Hint. Encode the threshold logic from middle.md and senior.md. The trap is using floating-point FFT for exact integer results — that needs NTT to stay exact.

Evaluation criteria. - Correctly classifies all canonical cases. - The exact-vs-float branch explicitly explains why NTT (not float FFT) is needed for exact integers. - Skewed-ratio case notes balanced-split waste and the unbalanced remedy.


Benchmark Task

Task B — Karatsuba recursion-depth and allocation profile

Problem. Instrument a Karatsuba implementation to report, per top-level call: the recursion depth reached, the number of sub-multiplications performed, and the total bytes of temporary buffers allocated. Then compare a naive (allocate-per-level) implementation against a scratch-arena implementation.

Starter — Python.

import random
import time

CUTOFF_BITS = 1024


class Stats:
    def __init__(self):
        self.depth = 0
        self.max_depth = 0
        self.submuls = 0
        self.alloc_bytes = 0


def karatsuba(x, y, st: Stats):
    st.depth += 1
    st.max_depth = max(st.max_depth, st.depth)
    if x.bit_length() < CUTOFF_BITS or y.bit_length() < CUTOFF_BITS:
        st.depth -= 1
        return x * y
    half = max(x.bit_length(), y.bit_length()) // 2
    st.alloc_bytes += 4 * (half // 8 + 1)  # rough: a,b,c,d temporaries
    mask = (1 << half) - 1
    b, a = x & mask, x >> half
    d, c = y & mask, y >> half
    st.submuls += 3
    z2 = karatsuba(a, c, st)
    z0 = karatsuba(b, d, st)
    z1 = karatsuba(a + b, c + d, st) - z2 - z0
    st.depth -= 1
    return (z2 << (2 * half)) + (z1 << half) + z0


def main():
    for bits in [2048, 8192, 32768, 131072]:
        x = random.getrandbits(bits)
        y = random.getrandbits(bits)
        st = Stats()
        t0 = time.perf_counter()
        got = karatsuba(x, y, st)
        dt = (time.perf_counter() - t0) * 1000
        assert got == x * y
        print(f"bits={bits:<7d} depth={st.max_depth:<3d} submuls={st.submuls:<6d} "
              f"alloc≈{st.alloc_bytes:<9d}B time={dt:.2f}ms")

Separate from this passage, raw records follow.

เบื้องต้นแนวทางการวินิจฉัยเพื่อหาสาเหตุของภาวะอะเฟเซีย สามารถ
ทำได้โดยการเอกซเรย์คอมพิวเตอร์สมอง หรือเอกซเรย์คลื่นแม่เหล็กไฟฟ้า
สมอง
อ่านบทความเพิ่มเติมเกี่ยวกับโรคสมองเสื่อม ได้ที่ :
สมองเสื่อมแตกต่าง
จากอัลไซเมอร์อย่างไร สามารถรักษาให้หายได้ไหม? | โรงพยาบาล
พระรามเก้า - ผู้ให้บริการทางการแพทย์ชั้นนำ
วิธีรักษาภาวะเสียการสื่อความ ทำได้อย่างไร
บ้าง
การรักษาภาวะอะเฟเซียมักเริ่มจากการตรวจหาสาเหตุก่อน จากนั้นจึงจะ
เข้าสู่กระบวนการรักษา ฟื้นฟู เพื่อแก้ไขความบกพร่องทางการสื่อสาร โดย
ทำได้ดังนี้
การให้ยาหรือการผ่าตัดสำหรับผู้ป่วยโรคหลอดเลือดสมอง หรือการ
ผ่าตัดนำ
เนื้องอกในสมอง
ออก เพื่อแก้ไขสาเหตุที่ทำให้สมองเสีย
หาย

if __name__ == "__main__":
    main()

Evaluation criteria. - Recursion depth ≈ log₂(n / cutoff); sub-multiplication count grows like 3^depth. - The naive version's allocation total grows ~O(n^{1.585}); the scratch-arena version stays O(n). - Same seed → same inputs across Go, Java, Python. - Writeup: how allocation strategy affects wall-clock time (GC/allocator pressure), and where the depth bottoms out at the cutoff.

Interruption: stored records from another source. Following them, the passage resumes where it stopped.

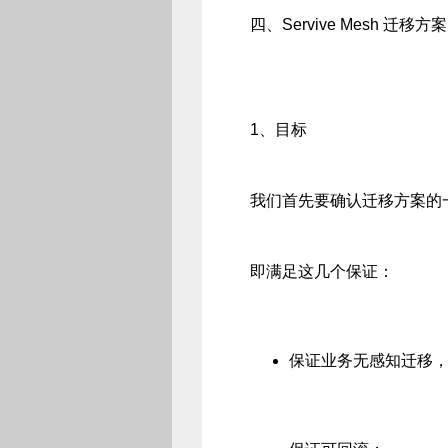
四、Servive Mesh 迁移方案
1、目标
我们首先要确认迁移方案的
即满足这几个保证：
保证业务无感知迁移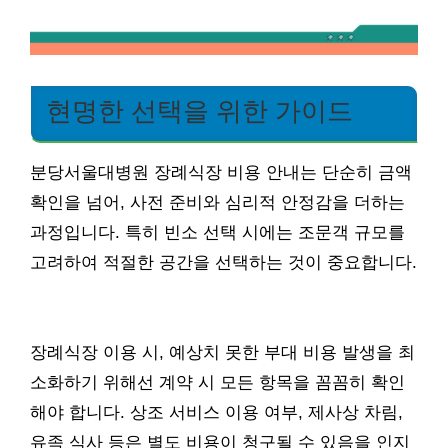
현명한 선택을 위한 가이드
분당서울대병원 장례식장 비용 안내는 단순히 금액
확인을 넘어, 사전 준비와 심리적 안정감을 더하는
과정입니다. 특히 빈소 선택 시에는 조문객 규모를
고려하여 적절한 공간을 선택하는 것이 중요합니다.
장례식장 이용 시, 예상치 못한 부대 비용 발생을 최
소화하기 위해선 계약 시 모든 항목을 꼼꼼히 확인
해야 합니다. 상조 서비스 이용 여부, 제사상 차림,
유족 식사 등은 별도 비용이 청구될 수 있음을 인지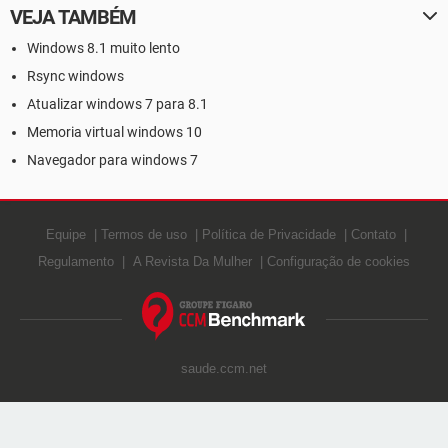
VEJA TAMBÉM
Windows 8.1 muito lento
Rsync windows
Atualizar windows 7 para 8.1
Memoria virtual windows 10
Navegador para windows 7
Equipe
Termos de uso
Política de Privacidade
Contato
Regulamento
A Revista Da Mulher
Configuração de cookies
saude.ccm.net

Extension. Plot the sub-multiplication count against n on log-log axes; the slope should approach log₂3 ≈ 1.585, an empirical confirmation of the recurrence. Compare against a Toom-3 instrumentation whose slope approaches log₃5 ≈ 1.465 — visually demonstrating the exponent improvement that motivates climbing the algorithm ladder.

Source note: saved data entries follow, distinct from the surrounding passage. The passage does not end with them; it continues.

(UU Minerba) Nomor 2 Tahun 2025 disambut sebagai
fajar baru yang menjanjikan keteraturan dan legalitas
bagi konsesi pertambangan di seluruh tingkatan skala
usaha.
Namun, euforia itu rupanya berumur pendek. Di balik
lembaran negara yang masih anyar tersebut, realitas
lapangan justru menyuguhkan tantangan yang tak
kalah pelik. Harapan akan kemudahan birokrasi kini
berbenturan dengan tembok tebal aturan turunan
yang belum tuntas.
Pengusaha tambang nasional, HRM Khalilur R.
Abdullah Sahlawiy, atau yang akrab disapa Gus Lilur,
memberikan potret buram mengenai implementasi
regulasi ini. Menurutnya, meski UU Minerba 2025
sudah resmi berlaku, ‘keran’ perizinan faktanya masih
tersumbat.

General Guidance for All Tasks

  • Always validate against the schoolbook oracle first. Every task references a slow, obviously-correct multiply. Run it on small inputs, diff limb-by-limb, then trust the fast version on large inputs.
  • Add all-ones carry-stress inputs. Random inputs often miss the dropped-carry / truncated-middle-product bug; [0xFFFFFFFF]*k forces it. This is the single most valuable extra test.
  • Pin the cutoff and base as named constants. Use CUTOFF, BASE; never inline magic numbers. Document units (limbs/bits/digits).
  • Get the base case right. A missing base case is the #1 cause of infinite recursion. Fall back to schoolbook below the cutoff.
  • Reserve headroom for a+b, c+d. Their sum can be one limb longer than a half; the middle product spans 2·half + 2 limbs.
  • Separate convolution from carries. Compute coefficients as if polynomials, then normalize carries in one pass.
  • Reuse buffers. A scratch arena keeps allocation O(n); per-level allocation churns O(n^{1.585}) and is GC-bound.
  • Recurse into the dispatcher, not the algorithm. A Toom-3 sub-product should re-enter multiply so it can itself pick schoolbook or Karatsuba based on its (smaller) size.
  • Use NTT, not floating-point FFT, for exact integers. Floating-point rounding corrupts exact results; modular NTT (plus CRT for large coefficients) stays exact.

Each task must be implemented and tested in Go, Java, and Python, with identical outputs across all three on the same seeded inputs.